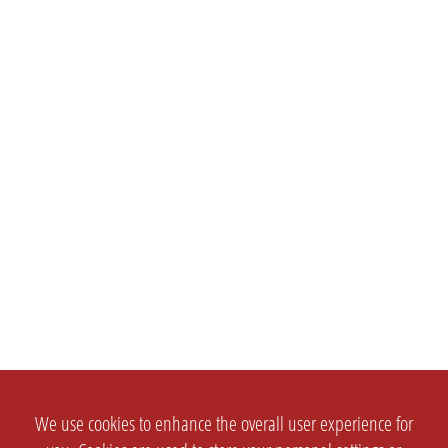
We use cookies to enhance the overall user experience for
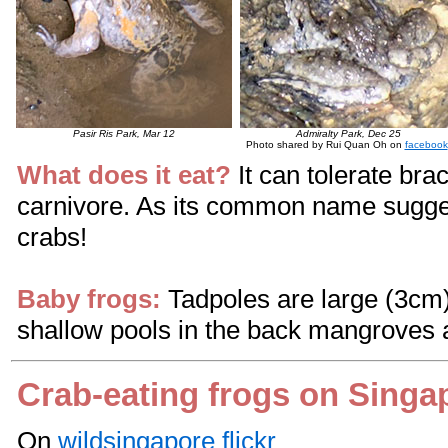
Pasir Ris Park, Mar 12
Admiralty Park, Dec 25
Photo shared by Rui Quan Oh on
facebook
What does it eat?
It can tolerate bra
carnivore. As its common name sugges
crabs!
Baby frogs:
Tadpoles are large (3cm)
shallow pools in the back mangroves a
Crab-eating frogs on Singa
On
wildsingapore flickr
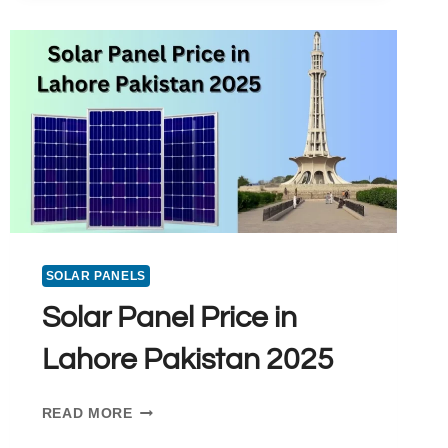
X
10
PRICE
IN
PAKISTAN:
A
PREMIUM
SOLAR
PANEL
CHOICE
SOLAR PANELS
Solar Panel Price in
Lahore Pakistan 2025
SOLAR
READ MORE
PANEL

|---|

WHAT TO WORK ON:
Wherever an image appears, omit it; copy the rest of the records exactly.

ANSWER TO THE EXERCISE:
We use cookies to enhance the overall user experience for
Pasir Ris Park, Mar 12
Admiralty Park, Dec 25
Photo shared by Rui Quan Oh on
facebook
What does it eat?
It can tolerate bra
carnivore. As its common name sugges
crabs!
Baby frogs:
Tadpoles are large (3cm)
shallow pools in the back mangroves a
Crab-eating frogs on Singa
On
wildsingapore flickr
X
10
PRICE
IN
PAKISTAN:
A
PREMIUM
SOLAR
PANEL
CHOICE
SOLAR PANELS
Solar Panel Price in
Lahore Pakistan 2025
SOLAR
READ MORE
PANEL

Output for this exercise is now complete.